Compressing a snare drum to even out the level

David Mellor

David Mellor is CEO and Course Director of Audio Masterclass. David has designed courses in audio education and training since 1986 and is the publisher and principal writer of

Friday April 3, 2020

The snare drum playing of even the best drummer will vary in level. Compression can help to make the level more even throughout the song.

Here's a snare drum that varies in level (video clips will be best viewed in full screen mode)...

In a full song arrangement, the variation in level will make the snare difficult to mix. Some hits will be too loud, some will be too quiet.

So it is useful to be able to even out the level. This can be done using automation, but here we will do it with compression.

Settings have already been chosen that work well with this snare drum.

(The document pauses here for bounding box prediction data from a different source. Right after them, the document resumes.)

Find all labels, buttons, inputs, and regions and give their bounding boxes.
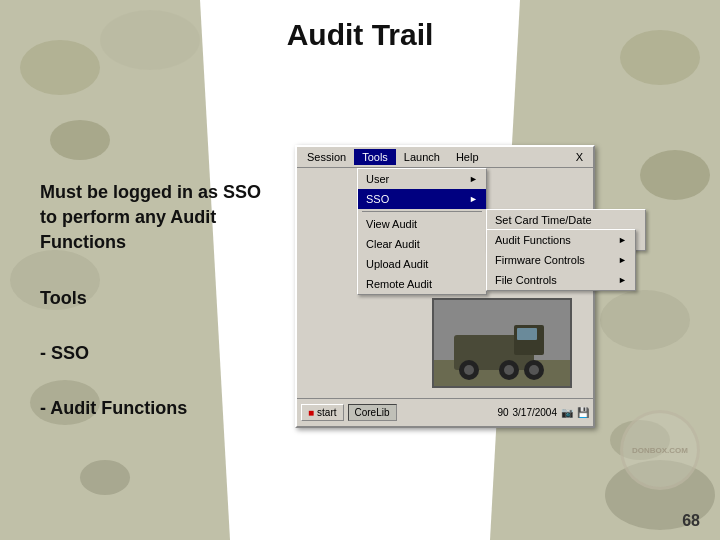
menu-launch[interactable]: Launch [396,149,448,165]
watermark: DONBOX.COM [620,410,700,490]
page-title-area: Audit Trail [0,18,720,52]
tools-info: Tools - SSO - Audit Functions [40,286,270,422]
tools-line1: Tools [40,286,270,311]
left-content: Must be logged in as SSO to perform any … [40,180,270,451]
win-taskbar: ■ start CoreLib 90 3/17/2004 📷 💾 [297,398,593,426]
menu-close[interactable]: X [568,149,591,165]
menu-tools[interactable]: Tools [354,149,396,165]
dropdown-sso[interactable]: SSO ► [358,189,486,209]
taskbar-app[interactable]: CoreLib [348,404,397,421]
page-number: 68 [682,512,700,530]
dropdown-remote-audit[interactable]: Remote Audit [358,274,486,294]
svg-point-9 [529,365,539,375]
menu-bar: Session Tools Launch Help X [297,147,593,168]
dropdown-area: User ► SSO ► View Audit Clear Audit Uplo… [297,168,593,398]
dropdown-user[interactable]: User ► [358,169,486,189]
menu-session[interactable]: Session [299,149,354,165]
dropdown-clear-audit[interactable]: Clear Audit [358,234,486,254]
svg-point-5 [464,365,474,375]
submenu-set-card[interactable]: Set Card Time/Date [487,210,645,230]
taskbar-start[interactable]: ■ start [301,404,344,421]
svg-point-7 [504,365,514,375]
description-text: Must be logged in as SSO to perform any … [40,180,270,256]
windows-dialog: Session Tools Launch Help X User ► SSO ► [295,145,595,428]
truck-image [432,298,572,388]
audit-functions-submenu: Audit Functions ► Firmware Controls ► Fi… [486,229,636,291]
dropdown-view-audit[interactable]: View Audit [358,214,486,234]
tools-line3: - Audit Functions [40,396,270,421]
dropdown-upload-audit[interactable]: Upload Audit [358,254,486,274]
submenu-file-controls[interactable]: File Controls ► [487,270,635,290]
submenu-audit-functions[interactable]: Audit Functions ► [487,230,635,250]
taskbar-time: 90 3/17/2004 📷 💾 [497,407,589,418]
menu-help[interactable]: Help [448,149,487,165]
tools-line2: - SSO [40,341,270,366]
page-title: Audit Trail [0,18,720,52]
tools-dropdown: User ► SSO ► View Audit Clear Audit Uplo… [357,168,487,295]
submenu-firmware-controls[interactable]: Firmware Controls ► [487,250,635,270]
svg-rect-10 [517,328,537,340]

Clearly the settings will differ according to the requirements of the recording, so you should consider that these settings relate only to this recording of this snare drum.

Snare drum compressor setup

To explain the settings...

Let's hear the snare drum uncompressed again...

Setting the threshold

The purpose of compression here is to even out the level.

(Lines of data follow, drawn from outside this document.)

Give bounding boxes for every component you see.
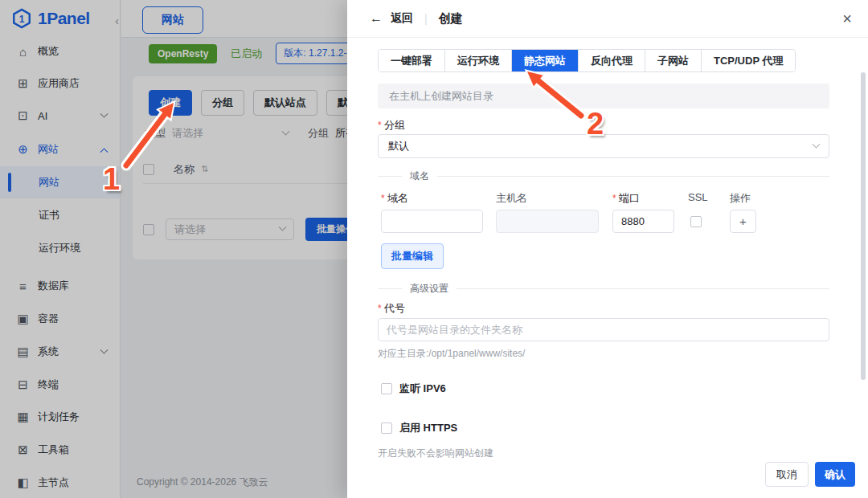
tab-reverse-proxy[interactable]: 反向代理 bbox=[578, 50, 645, 71]
ipv6-label: 监听 IPV6 bbox=[399, 382, 446, 396]
domain-field-label: 域名 bbox=[381, 191, 408, 206]
tab-static-website[interactable]: 静态网站 bbox=[511, 50, 578, 71]
ssl-column-label: SSL bbox=[688, 191, 708, 203]
ipv6-toggle-row: 监听 IPV6 bbox=[381, 382, 446, 396]
domain-section-divider: 域名 bbox=[378, 169, 829, 183]
hostname-field-label: 主机名 bbox=[496, 191, 527, 206]
https-label: 启用 HTTPS bbox=[399, 421, 457, 435]
cancel-button[interactable]: 取消 bbox=[765, 462, 809, 487]
tab-subsite[interactable]: 子网站 bbox=[645, 50, 701, 71]
confirm-button[interactable]: 确认 bbox=[815, 462, 855, 487]
alias-helper: 对应主目录:/opt/1panel/www/sites/ bbox=[378, 347, 525, 361]
https-toggle-row: 启用 HTTPS bbox=[381, 421, 457, 435]
tab-one-click-deploy[interactable]: 一键部署 bbox=[379, 50, 444, 71]
create-type-tabs: 一键部署 运行环境 静态网站 反向代理 子网站 TCP/UDP 代理 bbox=[378, 49, 796, 72]
tab-runtime[interactable]: 运行环境 bbox=[444, 50, 511, 71]
alias-field-label: 代号 bbox=[378, 301, 405, 316]
drawer-title: 创建 bbox=[439, 11, 463, 27]
ops-column-label: 操作 bbox=[730, 191, 751, 206]
create-website-drawer: ← 返回 | 创建 × 一键部署 运行环境 静态网站 反向代理 子网站 TCP/… bbox=[347, 0, 868, 498]
https-checkbox[interactable] bbox=[381, 422, 392, 434]
ipv6-checkbox[interactable] bbox=[381, 383, 392, 394]
group-select[interactable]: 默认 bbox=[378, 134, 829, 158]
back-button[interactable]: 返回 bbox=[391, 11, 413, 26]
info-banner: 在主机上创建网站目录 bbox=[378, 84, 829, 108]
add-domain-button[interactable]: + bbox=[730, 210, 756, 233]
chevron-down-icon bbox=[813, 140, 821, 148]
app: 1 1Panel ‹ ⌂ 概览 ⊞ 应用商店 ⊡ AI ⊕ 网站 网站 证书 bbox=[0, 0, 868, 498]
advanced-section-label: 高级设置 bbox=[402, 282, 457, 296]
alias-input[interactable] bbox=[378, 318, 829, 341]
port-input[interactable] bbox=[612, 210, 674, 233]
group-field-label: 分组 bbox=[378, 118, 405, 133]
divider: | bbox=[424, 12, 428, 25]
advanced-section-divider: 高级设置 bbox=[378, 282, 829, 296]
port-field-label: 端口 bbox=[612, 191, 640, 206]
domain-input[interactable] bbox=[381, 210, 483, 233]
tab-tcp-udp-proxy[interactable]: TCP/UDP 代理 bbox=[701, 50, 795, 71]
domain-section-label: 域名 bbox=[402, 169, 437, 183]
ssl-checkbox[interactable] bbox=[690, 216, 702, 227]
drawer-scrollbar[interactable] bbox=[861, 72, 866, 380]
back-arrow-icon[interactable]: ← bbox=[370, 11, 383, 26]
batch-edit-button[interactable]: 批量编辑 bbox=[381, 243, 444, 269]
drawer-header: ← 返回 | 创建 × bbox=[347, 0, 868, 38]
https-helper: 开启失败不会影响网站创建 bbox=[378, 447, 493, 460]
close-icon[interactable]: × bbox=[842, 10, 852, 27]
hostname-input bbox=[496, 210, 599, 233]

A compressor works by bringing down the level of high-level signals. For this application there is no point in reducing the level of the quietest drum hit. It's quiet, possibly too quiet, already.

So we need to set the threshold level such that the quietest drum hit is not compressed.

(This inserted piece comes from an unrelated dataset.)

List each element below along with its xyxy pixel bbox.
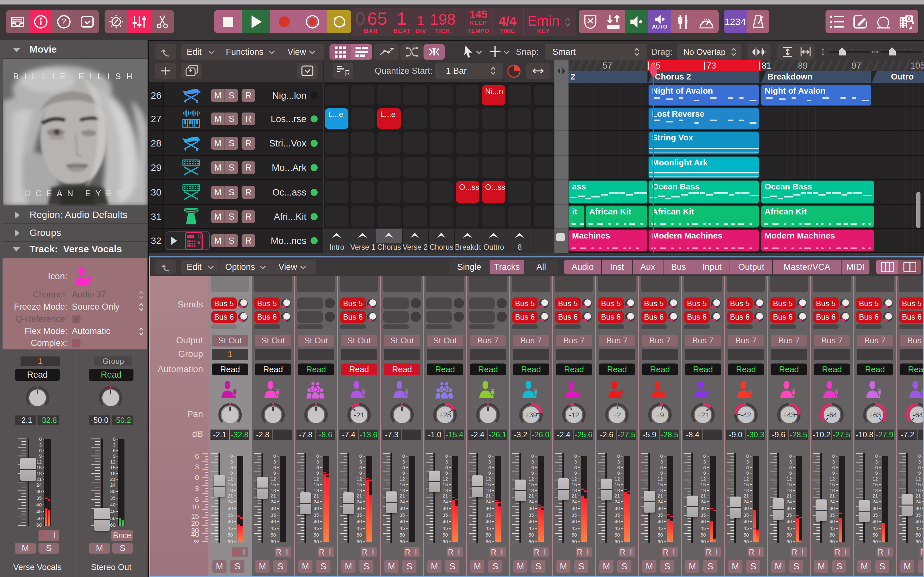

We can see this in the gain reduction meter. In this compressor you will see two indicators in the gain reduction meter, labelled GR. One is an easily visible yellow bar extending vertically downwards, showing by how many decibels the signal level is reduced from moment to moment.

However in this compressor the vertical yellow bar can be a little slow. It's good for indicating the subjective amount of compression, but not the exact amount. Here we would prefer to know the exact amount of compression.

In this compressor the exact gain reduction is more accurately indicated by a thin yellow horizontal bar with a fast rise-time and slow fall-time. It's hard to see unless you're looking for it. But the click effect in the video below will guide your attention.

What we want is for the quietest hit not to be compressed. The video clip below shows that with a threshold of -12 dB, the quietest hit is compressed. However if the threshold is raised to -11 dB it is not compressed, at least not according to the meter but we will trust it.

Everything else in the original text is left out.